Tagliando fuori le procedure istituzionali, abbiamo liquidato un governo, che aveva ottenuto l’approvazione del Parlamento sulla sua legge di stabilità, sostituendolo con l’esecutivo dei tecnocrati. Siamo passati, in sostanza, dalla tante volte evocata (quasi sempre in modo surrettizio) democrazia formale parlamentare alla democrazia materiale, messa in atto dalla scorciatoia quirinalizia. Come al solito, le scorciatoie possono essere buone o cattive: dipende da chi le sceglie. Guai a chi parla male di Garibaldi.
Sarebbe arrivato così l’interruttore della formalità democratica, una specie di “deus ex machina” per la soluzione della nostra tragedia di popolo condannato all’immaturità. È nei momenti importanti e gravi della vita di un Paese che si rivela, in maniera evidente quanto mai, la carenza culturale del suo popolo. Prosegue Ostellino:”Per sciogliere questi nodi sarebbe stata necessaria la diffusione – nelle scuole, nelle università, nel Paese – di una cultura politica democratico-liberale che definisse in modo chiaro e comprensibile il significato stesso di democrazia liberale e ne legittimasse procedure e istituzioni sotto il profilo politico.(…)

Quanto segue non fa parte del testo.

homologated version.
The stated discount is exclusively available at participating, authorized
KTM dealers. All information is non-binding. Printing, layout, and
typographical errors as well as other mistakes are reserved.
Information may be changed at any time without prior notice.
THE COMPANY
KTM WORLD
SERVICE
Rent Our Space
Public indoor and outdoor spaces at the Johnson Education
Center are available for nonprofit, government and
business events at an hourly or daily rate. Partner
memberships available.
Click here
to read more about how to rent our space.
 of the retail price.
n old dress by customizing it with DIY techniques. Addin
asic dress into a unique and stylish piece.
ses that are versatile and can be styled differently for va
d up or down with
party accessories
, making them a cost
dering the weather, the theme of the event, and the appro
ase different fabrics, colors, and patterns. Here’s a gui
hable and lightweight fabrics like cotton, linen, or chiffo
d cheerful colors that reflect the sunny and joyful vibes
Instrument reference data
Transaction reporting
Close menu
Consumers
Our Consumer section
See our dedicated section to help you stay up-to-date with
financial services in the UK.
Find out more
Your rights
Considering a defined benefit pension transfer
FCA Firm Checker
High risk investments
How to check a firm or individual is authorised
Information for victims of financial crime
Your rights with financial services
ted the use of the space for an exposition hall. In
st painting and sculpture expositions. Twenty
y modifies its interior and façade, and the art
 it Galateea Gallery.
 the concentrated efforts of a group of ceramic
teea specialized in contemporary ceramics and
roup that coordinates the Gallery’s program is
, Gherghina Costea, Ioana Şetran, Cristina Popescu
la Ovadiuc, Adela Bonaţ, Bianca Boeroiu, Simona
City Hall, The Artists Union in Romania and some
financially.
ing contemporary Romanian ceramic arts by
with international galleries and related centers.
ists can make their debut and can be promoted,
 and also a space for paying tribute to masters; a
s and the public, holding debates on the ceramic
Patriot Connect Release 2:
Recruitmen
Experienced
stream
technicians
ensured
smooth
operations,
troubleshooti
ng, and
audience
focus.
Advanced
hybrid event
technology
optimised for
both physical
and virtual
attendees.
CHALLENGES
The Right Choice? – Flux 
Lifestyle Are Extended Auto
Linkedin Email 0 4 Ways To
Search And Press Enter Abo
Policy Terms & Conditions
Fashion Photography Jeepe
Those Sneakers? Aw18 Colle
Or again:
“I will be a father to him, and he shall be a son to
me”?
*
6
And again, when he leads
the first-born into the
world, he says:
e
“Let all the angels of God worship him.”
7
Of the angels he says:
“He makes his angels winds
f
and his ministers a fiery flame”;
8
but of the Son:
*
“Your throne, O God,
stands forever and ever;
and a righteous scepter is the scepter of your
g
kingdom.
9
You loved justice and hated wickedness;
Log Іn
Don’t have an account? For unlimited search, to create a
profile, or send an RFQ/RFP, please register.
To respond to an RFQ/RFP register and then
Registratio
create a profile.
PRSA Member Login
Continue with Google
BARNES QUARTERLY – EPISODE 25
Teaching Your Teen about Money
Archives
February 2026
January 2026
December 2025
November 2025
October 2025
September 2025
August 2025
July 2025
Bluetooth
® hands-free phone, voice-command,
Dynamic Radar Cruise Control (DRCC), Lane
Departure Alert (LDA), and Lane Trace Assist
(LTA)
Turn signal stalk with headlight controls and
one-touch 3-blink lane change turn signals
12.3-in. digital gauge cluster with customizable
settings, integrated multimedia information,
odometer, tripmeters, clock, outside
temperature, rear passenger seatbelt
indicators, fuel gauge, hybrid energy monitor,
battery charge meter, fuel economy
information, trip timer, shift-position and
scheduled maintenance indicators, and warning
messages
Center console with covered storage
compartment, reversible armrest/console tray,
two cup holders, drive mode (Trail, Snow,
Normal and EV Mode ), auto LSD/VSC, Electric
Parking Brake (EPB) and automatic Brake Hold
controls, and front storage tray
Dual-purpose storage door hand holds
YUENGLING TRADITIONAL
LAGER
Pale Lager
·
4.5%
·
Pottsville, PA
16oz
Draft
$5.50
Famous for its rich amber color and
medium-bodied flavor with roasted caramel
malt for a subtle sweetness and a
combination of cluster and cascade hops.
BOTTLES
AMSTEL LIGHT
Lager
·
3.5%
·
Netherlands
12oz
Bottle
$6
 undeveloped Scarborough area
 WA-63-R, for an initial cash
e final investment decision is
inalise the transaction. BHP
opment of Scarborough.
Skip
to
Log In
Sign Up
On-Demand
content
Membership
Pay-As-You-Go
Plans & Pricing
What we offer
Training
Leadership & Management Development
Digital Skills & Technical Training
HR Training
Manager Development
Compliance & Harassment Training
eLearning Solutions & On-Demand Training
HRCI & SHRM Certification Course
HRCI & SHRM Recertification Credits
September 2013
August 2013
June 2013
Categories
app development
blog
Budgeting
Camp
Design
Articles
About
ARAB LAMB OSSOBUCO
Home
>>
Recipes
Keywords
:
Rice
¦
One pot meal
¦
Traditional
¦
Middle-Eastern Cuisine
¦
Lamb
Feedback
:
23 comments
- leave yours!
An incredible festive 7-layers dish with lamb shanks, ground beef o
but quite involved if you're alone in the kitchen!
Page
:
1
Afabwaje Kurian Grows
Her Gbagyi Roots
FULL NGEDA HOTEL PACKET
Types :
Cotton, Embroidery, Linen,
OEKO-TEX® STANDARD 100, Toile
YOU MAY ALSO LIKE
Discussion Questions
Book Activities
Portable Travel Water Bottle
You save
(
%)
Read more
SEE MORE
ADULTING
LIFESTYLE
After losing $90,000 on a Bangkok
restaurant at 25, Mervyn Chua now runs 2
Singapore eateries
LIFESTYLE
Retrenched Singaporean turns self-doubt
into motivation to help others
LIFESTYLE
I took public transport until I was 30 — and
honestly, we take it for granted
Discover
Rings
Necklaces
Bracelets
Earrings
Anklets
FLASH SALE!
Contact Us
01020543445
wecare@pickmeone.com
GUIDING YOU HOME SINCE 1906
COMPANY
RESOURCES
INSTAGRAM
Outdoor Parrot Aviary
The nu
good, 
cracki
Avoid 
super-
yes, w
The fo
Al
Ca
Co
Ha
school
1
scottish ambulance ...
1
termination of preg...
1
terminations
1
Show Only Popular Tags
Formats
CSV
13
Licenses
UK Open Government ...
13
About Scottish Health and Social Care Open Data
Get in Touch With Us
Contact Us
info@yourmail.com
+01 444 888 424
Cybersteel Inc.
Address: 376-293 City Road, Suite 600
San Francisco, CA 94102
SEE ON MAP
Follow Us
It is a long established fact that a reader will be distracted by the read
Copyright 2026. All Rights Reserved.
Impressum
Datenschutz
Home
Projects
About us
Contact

Siamo vissuti troppo a lungo nel sogno di una via di mezzo fra la democrazia liberale, come si è realizzata nella storia, e la democrazia popolare che si sarebbe dovuta concretare nelle cose, per venirne fuori. Ci siamo illusi che, se non con l’impossibile rivoluzione, con un compromesso fra le due, avremmo trovato la quadratura del cerchio. E, ora, siamo (ancora) in mezzo al guado, a oltre sessant’anni dalla sconfitta del fascismo, fra la sponda della democrazia formale, la sola praticabile, e quella della democrazia materiale, impraticabile se non negando il concetto stesso di democrazia come sovranità popolare, che la storia ha sconfitto.”.
Nel ringraziare Ostellino per la lucidità dell’analisi e l’acutezza delle conclusioni, mai banali; sento il desiderio di autodefinirmi, insieme a tutti i connazionali: siamo come degli ultra sessantenni nati, cresciuti e invecchiati col pannolone.